* Task material
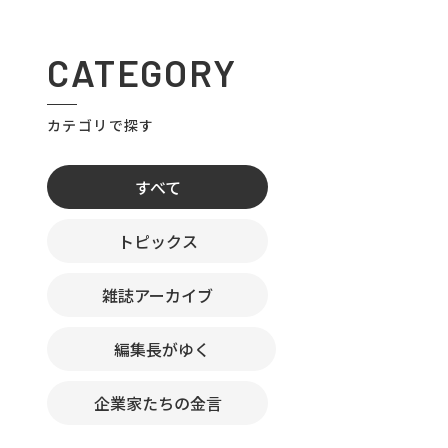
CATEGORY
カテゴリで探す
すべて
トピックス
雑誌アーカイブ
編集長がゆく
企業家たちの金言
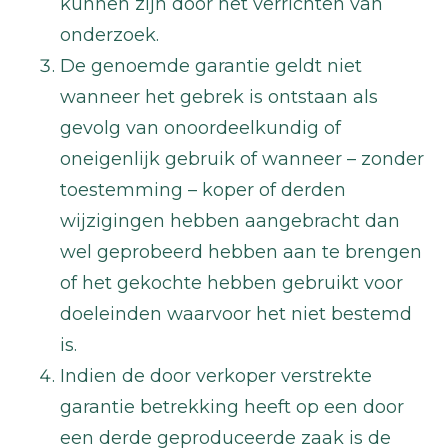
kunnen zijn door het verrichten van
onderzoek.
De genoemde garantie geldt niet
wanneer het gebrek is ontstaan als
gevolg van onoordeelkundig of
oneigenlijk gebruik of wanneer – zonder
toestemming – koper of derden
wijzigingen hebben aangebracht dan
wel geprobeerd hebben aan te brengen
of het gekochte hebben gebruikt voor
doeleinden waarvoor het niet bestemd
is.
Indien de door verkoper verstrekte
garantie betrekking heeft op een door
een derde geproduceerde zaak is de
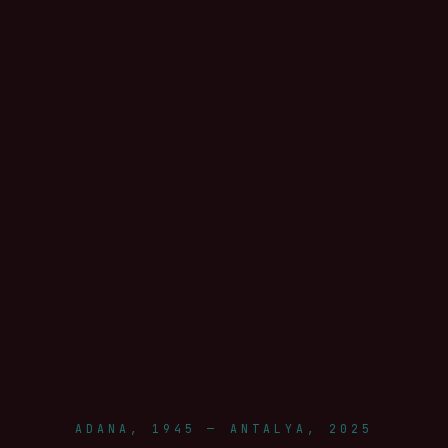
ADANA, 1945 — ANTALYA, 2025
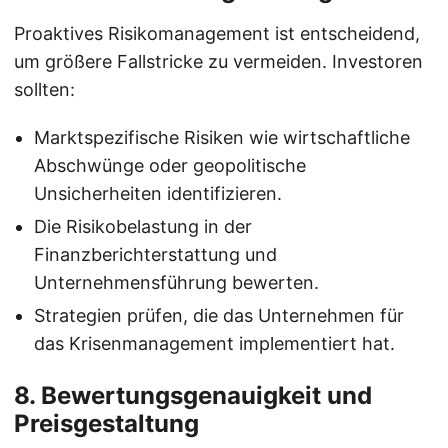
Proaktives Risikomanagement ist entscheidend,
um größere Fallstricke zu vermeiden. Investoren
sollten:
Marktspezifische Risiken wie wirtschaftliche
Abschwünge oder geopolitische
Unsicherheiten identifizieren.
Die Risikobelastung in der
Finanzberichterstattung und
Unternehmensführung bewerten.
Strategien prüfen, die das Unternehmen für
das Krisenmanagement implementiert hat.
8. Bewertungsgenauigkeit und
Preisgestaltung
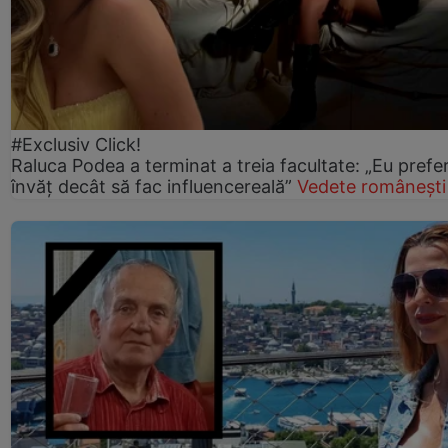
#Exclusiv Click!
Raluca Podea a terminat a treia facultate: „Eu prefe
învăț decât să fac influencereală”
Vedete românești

==

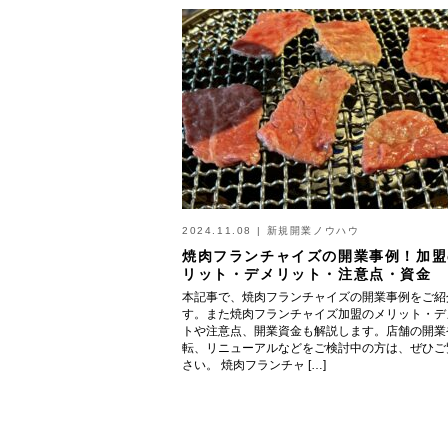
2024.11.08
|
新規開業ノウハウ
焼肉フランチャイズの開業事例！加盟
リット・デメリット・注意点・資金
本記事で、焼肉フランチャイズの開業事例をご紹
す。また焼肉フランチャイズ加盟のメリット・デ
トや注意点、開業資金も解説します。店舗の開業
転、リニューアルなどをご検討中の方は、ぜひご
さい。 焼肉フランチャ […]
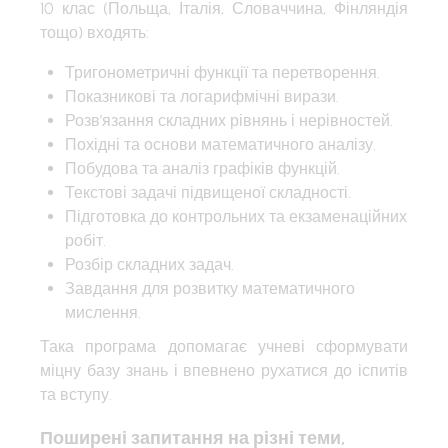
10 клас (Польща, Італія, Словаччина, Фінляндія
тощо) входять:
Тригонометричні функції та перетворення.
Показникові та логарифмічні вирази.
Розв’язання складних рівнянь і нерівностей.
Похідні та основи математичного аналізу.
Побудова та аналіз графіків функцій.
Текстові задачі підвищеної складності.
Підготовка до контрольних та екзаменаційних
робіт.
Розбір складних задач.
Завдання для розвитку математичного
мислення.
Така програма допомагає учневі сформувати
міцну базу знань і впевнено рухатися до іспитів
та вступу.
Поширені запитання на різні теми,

* Task goal
Scan the listing above and identify each line holding the string "garantie"; copy every such line.

* Result of the exercise
De genoemde garantie geldt niet
garantie betrekking heeft op een door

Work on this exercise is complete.